François (1540-1603) né à Fontenay-le-Comte
et décédé à Paris. Viète
est célèbre
aujourd'hui en tant qu'inventeur de l'algèbre moderne.
Or, à
son époque, il était plus connu comme maître
des requêtes et
conseiller privé d'Henri IV que comme mathématicien.
Toute sa vie est en effet marquée par cette dualité d'une
carrière politique brillante et d'un ardent travail
de cabinet sur les plus hauts problèmes posés
par la mathématique
de son siècle. Son oeuvre scientifique
a beaucoup souffert de ses nombreuses occupations politiques
et du peu
de temps qu'elles lui laissaient. Il reste néanmoins
que la contribution de Viète au développement
des mathématiques
à la fin du 16ème siècle est fort
importante.

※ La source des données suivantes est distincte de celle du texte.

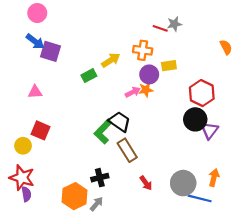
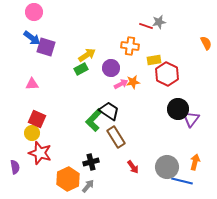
yellow arrow: (111, 60) -> (87, 55), moved
purple circle: (149, 74) -> (111, 68), moved
red hexagon: (202, 93) -> (167, 74), moved
yellow circle: (23, 146) -> (32, 133), moved
red star: (22, 178) -> (40, 153), moved
purple semicircle: (26, 194) -> (15, 167), moved

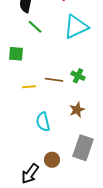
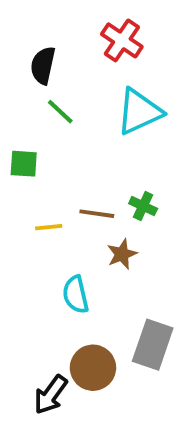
brown star: (77, 110) -> (122, 254), moved
brown circle: (52, 160) -> (93, 368), size x1.5

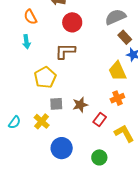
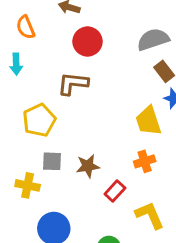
yellow cross: (42, 121) -> (28, 185), turned -35

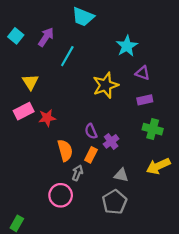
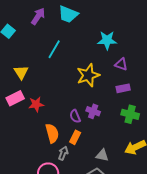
purple arrow: (46, 37) -> (38, 16), moved
cyan star: (127, 46) -> (107, 40), turned 30
purple cross: (111, 141) -> (93, 111), moved, turned -32

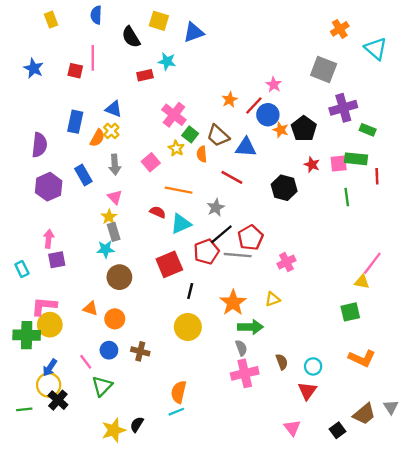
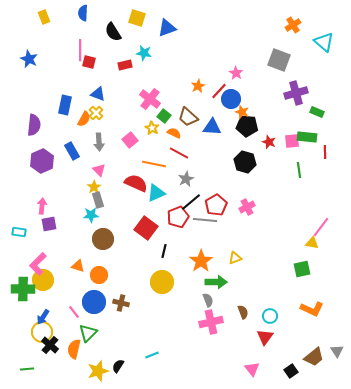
red square: (75, 71) -> (89, 62), moved
black pentagon: (304, 129) -> (247, 126), moved, turned -30
orange semicircle: (202, 154) -> (174, 133), turned 120
red line: (232, 177) -> (179, 153), moved
red semicircle: (158, 212) -> (136, 183), size x1.6
pink cross: (286, 262) -> (247, 207), moved
red square: (169, 264) -> (146, 228), turned -30
cyan rectangle: (22, 269) -> (19, 232), turned -56
pink L-shape: (44, 306) -> (38, 264), turned -50
blue circle: (109, 350) -> (94, 302), size x1.5
orange semicircle: (179, 392) -> (74, 349), moved
green line: (24, 409) -> (27, 369), moved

Elle se caractérise par l'introduction systématique
de la représentation
littérale dans les problèmes algébriques,
tant pour les inconnues que pour les quantités connues,
ce qui présente le principal
avantage de traiter le cas général et non les
cas particuliers et de s'intéresser à la structure
des problèmes plutôt
qu'à leur expression. Dans sa jeunesse Viète
est l'élève des franciscains, au
collège des Cordeliers. Il poursuit ses études
de droit à la faculté de Poitiers
et entra dans la vie active comme avocat. Il est nommé conseiller
au parlement de Bretagne en 1573, il y séjourne en
fait assez peu, occupé
qu'il est par ses travaux mathématiques et les
missions confidentielles que lui confie le roi. On retrouve
ensuite sa
trace à Paris en 1579 où il publie
le Canon mathematicus, accompagné du Liber
singularis.
Nommé maître des requêtes de l'hôtel du
roi en 1580, il est démis de sa fonction en 1585, à la
suite de conflits de personnes. En 1589,
il est à Tours
et prépare la publication de son oeuvre scientifique.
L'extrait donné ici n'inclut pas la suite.